Among the 79 races held in his career, there are only three where Ivan Mishyn started not with Vitaliy Pushkar. Twice he was the navigator of another Odesa driver, Dmytro Rotkevych, and the crew won the Belarusian rally «Braslau». In addition, once Ivan started as a navigator of multiple Ukrainian Rally Champion Oleksandr Saliuk, Jr., with whom he started in the Tour de Corse, 2012 IRC but failed to get the finish due to technical reasons.

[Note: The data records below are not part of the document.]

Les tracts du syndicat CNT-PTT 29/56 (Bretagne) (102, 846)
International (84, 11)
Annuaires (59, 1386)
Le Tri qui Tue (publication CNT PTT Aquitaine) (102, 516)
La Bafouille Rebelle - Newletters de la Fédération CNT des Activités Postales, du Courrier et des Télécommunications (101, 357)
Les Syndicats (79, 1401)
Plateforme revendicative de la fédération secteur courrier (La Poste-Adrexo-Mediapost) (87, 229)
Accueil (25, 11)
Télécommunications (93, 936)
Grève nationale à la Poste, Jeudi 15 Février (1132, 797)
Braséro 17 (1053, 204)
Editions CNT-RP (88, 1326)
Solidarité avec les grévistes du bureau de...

== International results ==

=== IRC ===

Year: Participant; Car; 1; 2; 3; 4; 5; 6; 7; 8; 9; 10; 11; 12; 13; Pos.; Points
2012: Odesa Rally Team; Mitsubishi Lancer Evo IX; POR; ESP; IRL; FRA Ret; ITA 23; BEL 31; SMR; ROU 4; CZE; UKR Ret; BGR; ITA 25; CYP 20; 33rd; 12

=== ERC ===

Year: Participant; Car; 1; 2; 3; 4; 5; 6; 7; 8; 9; 10; 11; 12; Pos.; Points
2013: The Boar ProRacing; Mitsubishi Lancer Evo X; AUT; LAT 12; ESP; POR Ret; FRA; BEL Ret; ROU Ret; CZE; POL; CRO; ITA; ITA; 81st; 1
2014: The Boar ProRacing; Mitsubishi Lancer Evo X; AUT Ret; LAT 8; ROU; GRC 13; IRL; POR Ret; BEL 16; EST 13; CZE Ret; CYP 9; ITA 16; FRA 17; 37th; 14

=== ERC Production Cup ===

Year: Participant; Car; 1; 2; 3; 4; 5; 6; 7; 8; 9; 10; 11; 12; Pos.; Points
2013: The Boar ProRacing; Mitsubishi Lancer Evo X; AUT; LAT 5; ESP; POR Ret; FRA; BEL Ret; ROU Ret; CZE; POL; CRO; ITA; ITA; 24th; 25
2014: The Boar ProRacing; Mitsubishi Lancer Evo X; AUT Ret; LAT 2; ROU; GRC 1; IRL; POR Ret; BEL 6; EST 5; CZE Ret; CYP 4; ITA 3; FRA 2; 1st; 167

== Interesting facts and figures ==

From 2009 until 2014, Mishyn entered 79 rallies, attaining 17th position in the Ukrainian Club 50 (drivers who have started in 50 or more rallies).

The joint Pushkar/Mishyn crew has 76 starts, second only amongst Ukrainian crews to Gorban/Leonov, with 88 joint starts.